Knowing we love all our children equally but that there’s always a favorite, I guessed that Lily was Amy’s favorite. I tried to remember Lily’s birth date and of course failed. I remembered that she was born exactly seven weeks after Phoebe, but my brain was frying along with my body. I had five minutes, tops. I needed math. I needed memory.
I needed my husband.
“Todd?!” I called out at the top of my lungs. “Todd, you HAVE to see this bedroom!
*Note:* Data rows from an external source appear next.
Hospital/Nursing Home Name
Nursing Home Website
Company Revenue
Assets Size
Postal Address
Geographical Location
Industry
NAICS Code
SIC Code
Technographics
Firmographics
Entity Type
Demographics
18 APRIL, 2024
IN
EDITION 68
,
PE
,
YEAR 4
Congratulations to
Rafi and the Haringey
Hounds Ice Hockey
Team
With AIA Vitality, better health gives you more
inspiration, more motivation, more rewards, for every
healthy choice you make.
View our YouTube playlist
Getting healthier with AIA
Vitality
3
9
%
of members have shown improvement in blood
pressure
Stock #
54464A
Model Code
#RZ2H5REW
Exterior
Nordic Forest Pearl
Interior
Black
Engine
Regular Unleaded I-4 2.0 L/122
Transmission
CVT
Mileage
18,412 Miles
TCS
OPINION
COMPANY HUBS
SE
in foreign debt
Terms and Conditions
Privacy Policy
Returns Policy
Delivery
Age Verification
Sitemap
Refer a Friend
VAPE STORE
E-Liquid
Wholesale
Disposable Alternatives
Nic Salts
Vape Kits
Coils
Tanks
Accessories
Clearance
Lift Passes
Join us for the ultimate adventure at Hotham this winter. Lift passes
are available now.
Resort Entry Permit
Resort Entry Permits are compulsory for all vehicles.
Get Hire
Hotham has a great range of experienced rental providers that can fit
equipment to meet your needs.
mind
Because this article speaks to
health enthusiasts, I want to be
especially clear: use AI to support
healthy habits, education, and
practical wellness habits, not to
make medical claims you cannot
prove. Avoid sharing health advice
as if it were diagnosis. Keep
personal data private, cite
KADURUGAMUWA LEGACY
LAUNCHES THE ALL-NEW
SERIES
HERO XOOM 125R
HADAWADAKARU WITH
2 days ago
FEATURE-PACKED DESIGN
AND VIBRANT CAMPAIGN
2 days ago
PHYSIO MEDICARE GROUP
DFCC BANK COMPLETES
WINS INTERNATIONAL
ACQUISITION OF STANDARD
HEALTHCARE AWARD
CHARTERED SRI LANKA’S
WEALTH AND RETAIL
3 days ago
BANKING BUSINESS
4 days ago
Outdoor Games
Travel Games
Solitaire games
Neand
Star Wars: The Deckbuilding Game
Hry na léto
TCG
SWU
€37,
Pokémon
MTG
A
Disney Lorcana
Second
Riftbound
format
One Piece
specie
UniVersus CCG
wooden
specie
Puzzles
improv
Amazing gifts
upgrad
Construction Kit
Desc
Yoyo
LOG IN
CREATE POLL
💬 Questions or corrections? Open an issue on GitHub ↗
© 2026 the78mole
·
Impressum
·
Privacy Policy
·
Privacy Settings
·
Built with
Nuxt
It’s insane!”
“What are you doing?” Amy called.
“Freaking out over your room,” I shrieked, “It’s a-mazing!”
Todd appeared in the doorway. “What are you doing?” he said.
“When was Lily born?” I asked.
“I don’t know,” he answered.
“Then what’s seven weeks after Phoebe’s birthday?” I pressed him.
“When’s Phoebe’s birthday?” Todd asked.
I turned my scream of terror into a forced squeal of delight as, for Amy’s benefit, I shouted, “Isn’t this room SO nice?!” before turning back to Todd, waving the phone at him.
“There’s a code,” I said. “How do I unlock this without her code?”
“If there’s a code, there’s nothing you can do,” he replied.
I broke out in a whole new sweat. “Can’t you do something to bypass it?” I hissed. “You work in editing, Todd!”
“You’re just proving you don’t know anything about my job,” he said.
“Please do not make this about you!” I whisper-shouted.
Matthew called up that dinner was ready. Todd headed for the door, but I pulled him back by his shirt. “Where are you going?” I asked.
“To feed the kids,” he said.
I’d forgotten them. Why did they always need our help eating? Shouldn’t they have been able to feed themselves by now?